55.

25 9 7
                                    

Satu ekor ayam goreng tepung buatan Widi ludes dimakan William. Sambil menikmati masakan ayahnya, William bercerita tentang hubungannya yang memburuk dengan Ginny. Pemuda itu mengatakan kalau ia tak bisa marah pada kekasihnya. Bukan karena ia takut, tapi karena menurutnya itu hanya buang-buang energi. Widi menanggapi dengan antusias, walaupun tidak pernah punya hubungan dengan seorang gadis, Widi tahu rasanya patah hati.

“Selanjutnya kamu mau apa?” tanya Widi sebelum menggigit paha ayam goreng.

“Aku tak tahu. Aku sudah telanjur sakit hati. Aku masa bodoh dengan ke mana arah hubungan kami,” jawab William sambil meraih sepotong dada ayam dari piring Widi.

“Oke. Aku harap setelah ini kau baik-baik saja. Kalau butuh bicara, segera hubungi Ayah.” Widi tersenyum pada sang anak. Di piring Widi masih tersisa dua potong ayam goreng. Widi sudah begah makan dua potong ayam goreng sebelum ini. Ia sodorkan piring itu ke hadapan putranya. “Habiskan.”

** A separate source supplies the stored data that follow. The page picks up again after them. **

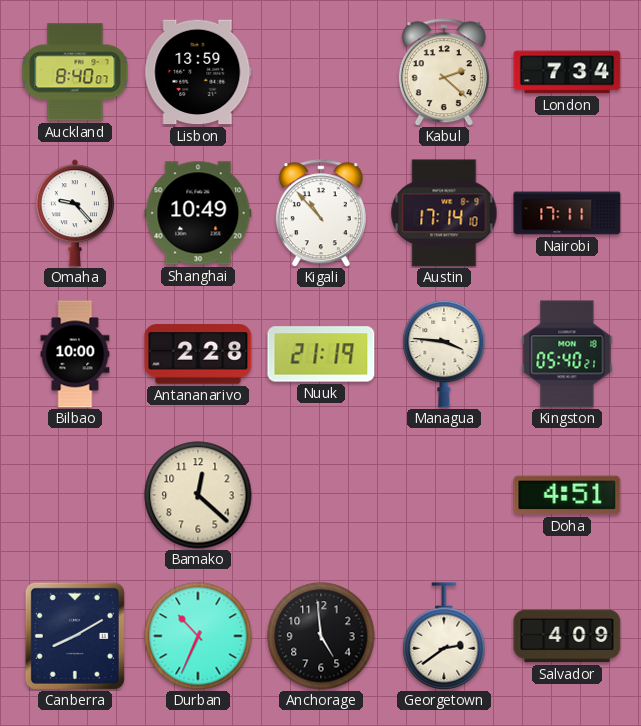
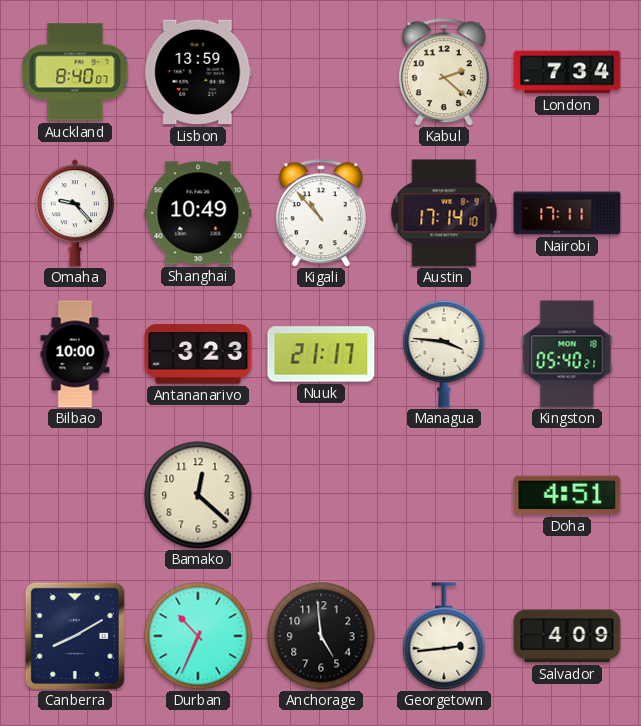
Antananarivo: 2:28 -> 3:23
Nuuk: 21:19 -> 21:17
Georgetown: 2:39 -> 2:44
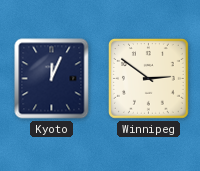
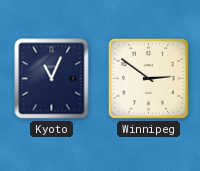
Kyoto: 12:04 -> 11:04
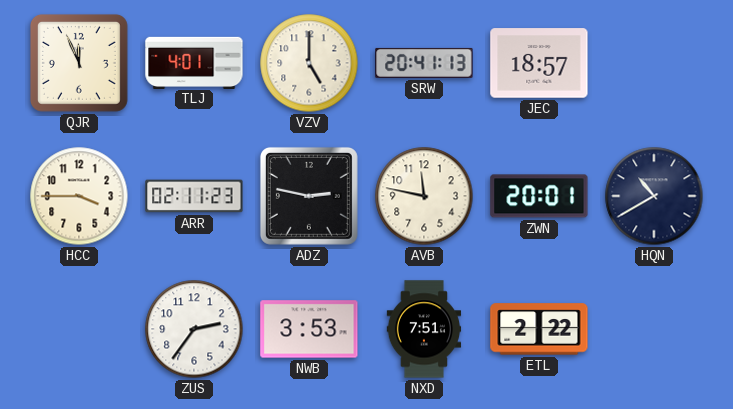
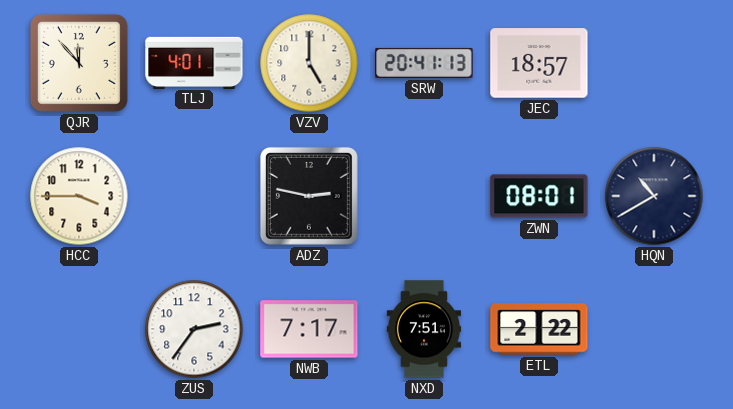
QJR: 11:56 -> 11:53
ARR: 02:11 -> none
AVB: 11:47 -> none
ZWN: 20:01 -> 08:01
NWB: 3:53 -> 7:17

“Tentu saja!” seru William dengan bahagia.

Tiba-tiba saja Widi teringat dengan masa lalu mereka. Saat itu William berusia lima tahun, Sarah berusia delapan tahun, Jon masih ada di antara mereka. Malam itu mereka akan makan ayam goreng tepung yang dimasak oleh Widi. William yang melihat sang ayah memotong ayam di atas talenan langsung bercerita pengalaman barunya.

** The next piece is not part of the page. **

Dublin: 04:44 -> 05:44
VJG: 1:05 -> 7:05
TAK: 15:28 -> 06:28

“Aku menonton film horor bersama Sarah. Tentang papan ouija, ritual pemanggilan setan, mengerikan sekali, Ayah!” cerita anak gembul itu. “Tapi aku menonton film itu sampai habis.”

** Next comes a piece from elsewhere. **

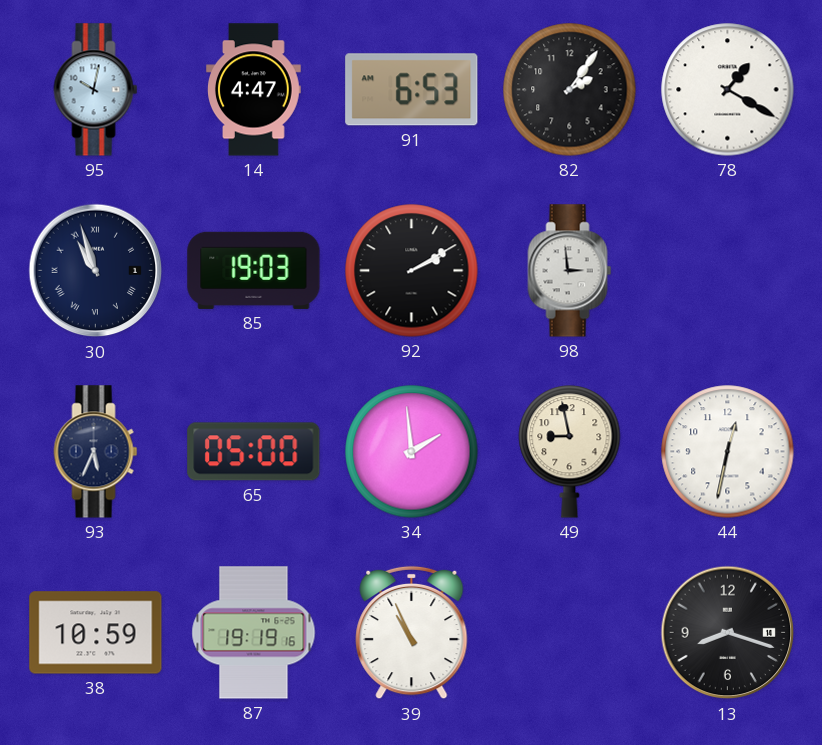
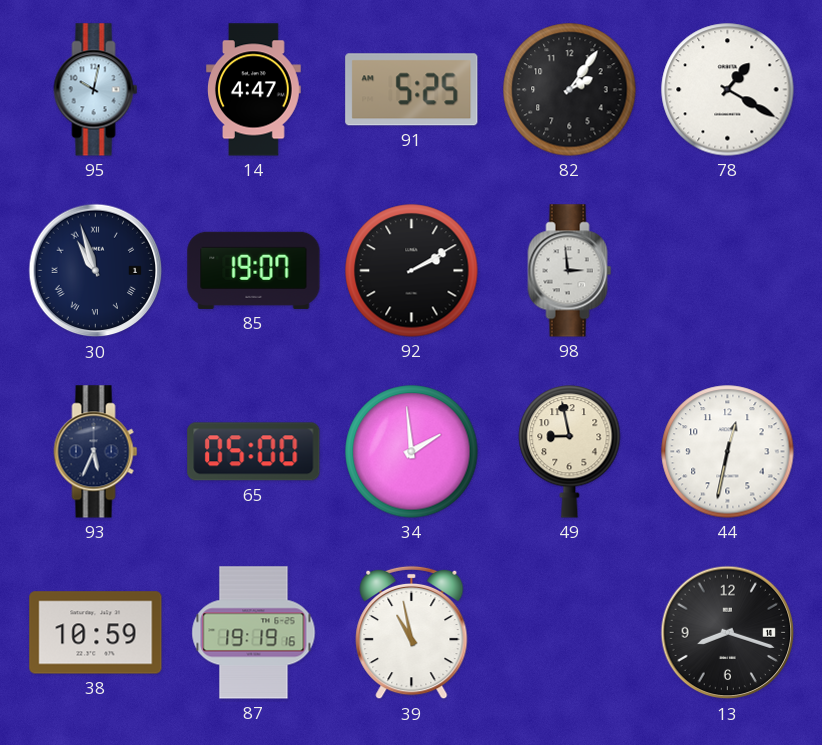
91: 6:53 -> 5:25
85: 19:03 -> 19:07
39: 10:56 -> 10:58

“Begitu, ya. Kenapa ditonton kalau mengerikan?”

“Menarik sekali filmnya!” pekik William. “Papan Ouija sangat menarik. Ada alfabet di sana, lalu kata Yes dan No, seperti ....”

Mata William menatap takjub ke arah talenan ouija yang Widi gunakan sebagai alas memotong ayam. Widi menatap ke arah talenannya.

“Wow! Ayah punya papan ouija,” ucap anak itu. “Bisakah kita menghidupkan ayam-ayam yang sudah dimarinasi dengan papan ini?”

Widi mengembuskan napas berat. Kemudian dia tersenyum geli. Ada-ada saja pertanyaan anak ini.

“Enggak bisa, Will. It’s a cutting board. Not an ouija board.”

“Masa, sih?” William menatap Widi dengan tatapan tak percaya dan curiga. “Ayah bohong, ya?”

“Enggak, Will. Untuk apa Ayah berbohong?”

“Oke. Aku mau menonton acara televisi dulu.”

“Jangan menonton film horor lagi, ya.”

“Ya, Ayah.”

William keluar dari dapur menuju ruang tengah. Widi pikir rasa penasaran William berakhir sampai di situ. Ternyata tidak. Saat pukul satu malam ia dan Jon mendengar suara Sarah dan William yang berbisik melewati depan kamar mereka. Kedengarannya mereka akan pergi ke dapur.

“Apa mereka lapar?” tanya Jon yang matanya belum sepenuhnya terbuka.

“Kayaknya enggak, deh. Jangan-jangan ....” ucapan Widi terhenti saat teringat cerita William beberapa jam yang lalu. “Aih! Anak-anak! Ini pasti gara-gara penasaran dengan talenan ouija yang kamu beli itu, Jon!”

“Talenan ouija?!”

“Ya. Mereka menonton film horor tentang papan ouija dan pemanggilan setan. Kita harus kunci akun aplikasi bioskop lagi, deh.”

“Oke. Besok pagi aku kunci lagi akunnya.”

Widi turun dari kasur dan membuka pintu. Ia tak melihat anak-anak di ruang tengah dan yakin sekali kalau mereka sedang ada di dapur. Ia dan Jon menuruni tangga dengan perlahan. Mereka bersembunyi di balik dinding sambil memerhatikan Sarah mengambil talenan ouija dari tempat pisau. Kemudian ia dan William menaruhnya di atas meja makan.